In other words, it is part and parcel of our profession and should be taken as some professional hazards, which every profession too carries. However, there is something called 'legitimate professional hazards' and hazards posed by elements, who cannot think and see beyond their noses.
Ever since the guns started booming in the hills and vales of Manipur, the insurrection movement has seen its ups and downs. There have been cases of splits and factionalisms and fratricidal killings with some of its foremost leaders even going to the extent of accepting the Constitution after being released from jail.
As armed movements go, there will be phases of ups and downs in its process and caught in this never ending process are the general public, who have silently tolerated all the excesses committed by some of these armed groups as well as the security forces engaged in containing the armed movement.
The emergence of fly by night operators, crooks and plain cold blooded murderers who can kill for a few thousand bucks, by donning the mask of revolutionaries, can also be attributed as one of the many sub-developments of the insurrection movement or armed confrontations.
The people of Manipur, including the media have been at the receiving ends of many of these elements and it becomes more intense when splits and factionalism, obviously over financial matters come to the fore.

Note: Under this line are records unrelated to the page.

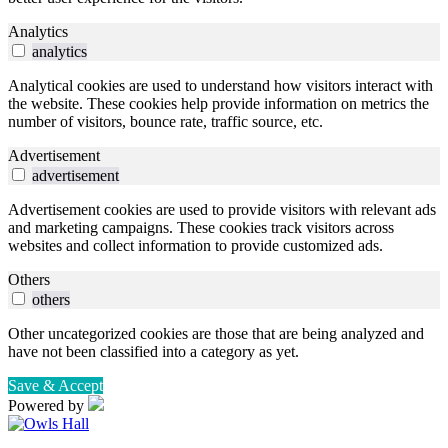
Analytics
analytics
Analytical cookies are used to understand how visitors interact with
the website. These cookies help provide information on metrics the
number of visitors, bounce rate, traffic source, etc.
Advertisement
advertisement
Advertisement cookies are used to provide visitors with relevant ads
and marketing campaigns. These cookies track visitors across
websites and collect information to provide customized ads.
Others
others
Other uncategorized cookies are those that are being analyzed and
have not been classified into a category as yet.
Save & Accept
Powered by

Apart from this, what is particularly galling about the most recent incident is the time and the manner in which the media came under the threats of the guns and bombs from these elements, when the credibility and ethics of Imphal based newspapers have been not only been questioned but also torn to shreds, by the proponents of the Greater Lim demand.
Here is a far greater and critical issue at hand, in the face of the growing demand for the creation of a Greater Nagaland at the cost of States like Manipur, Assam and Arunachal Pradesh, when every true sons of the soil should be closely studying and monitoring the tones of the NSCN (IM) and the double talks of New Delhi.

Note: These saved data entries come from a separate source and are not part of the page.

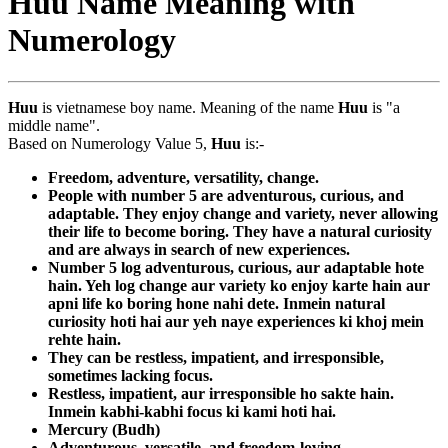
Huu Name Meaning with
Numerology
Huu
is vietnamese boy name. Meaning of the name
Huu
is "a
middle name".
Based on Numerology Value 5,
Huu
is:-
Freedom, adventure, versatility, change.
People with number 5 are adventurous, curious, and
adaptable. They enjoy change and variety, never allowing
their life to become boring. They have a natural curiosity
and are always in search of new experiences.
Number 5 log adventurous, curious, aur adaptable hote
hain. Yeh log change aur variety ko enjoy karte hain aur
apni life ko boring hone nahi dete. Inmein natural
curiosity hoti hai aur yeh naye experiences ki khoj mein
rehte hain.
They can be restless, impatient, and irresponsible,
sometimes lacking focus.
Restless, impatient, aur irresponsible ho sakte hain.
Inmein kabhi-kabhi focus ki kami hoti hai.
Mercury (Budh)
Adventurous, versatile, and freedom-loving.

However such discourses have had to be blacked out by some of these elements, who cannot see beyond their noses while at the same time espousing some patriotic cause or raising some non-sensical slogans.
As we have mentioned before, there are Nakli revolutionaries in abundance in Manipur and it is time for all to put their heads together and see how these elements or anti-social elements can be neutralised and told in no uncertain terms that they have no business to play with people's lives for issues, which are strictly internal to them and do not concern the interest of the people or the State.
The time has also come for the media in Manipur, especially the Imphal based media houses, to introspect and see if there are any loopholes. However ugly or distasteful it is, we have to admit that there have been instances when some media personnel have brought disrepute to the profession of journalism.
Let's fight the external forces and at the same time, let's also clean our stable. Or else, no matter how loud the media here may shout or write about human rights abuses, atrocities of the security forces and non-State actors, corruption at the highest level of the Government, as well as the need to ensure the territorial integrity of the State and the game that Delhi resorts to now and then will find no takers in the international fora, which has rightly been described as a global village today.
For a media to be taken seriously and treated with the respect it demands, we need to take a stand and not bow down to the diktats of each and every single pressure group, of which there are too many to count in Manipur. This is the litmus test for the media in the State.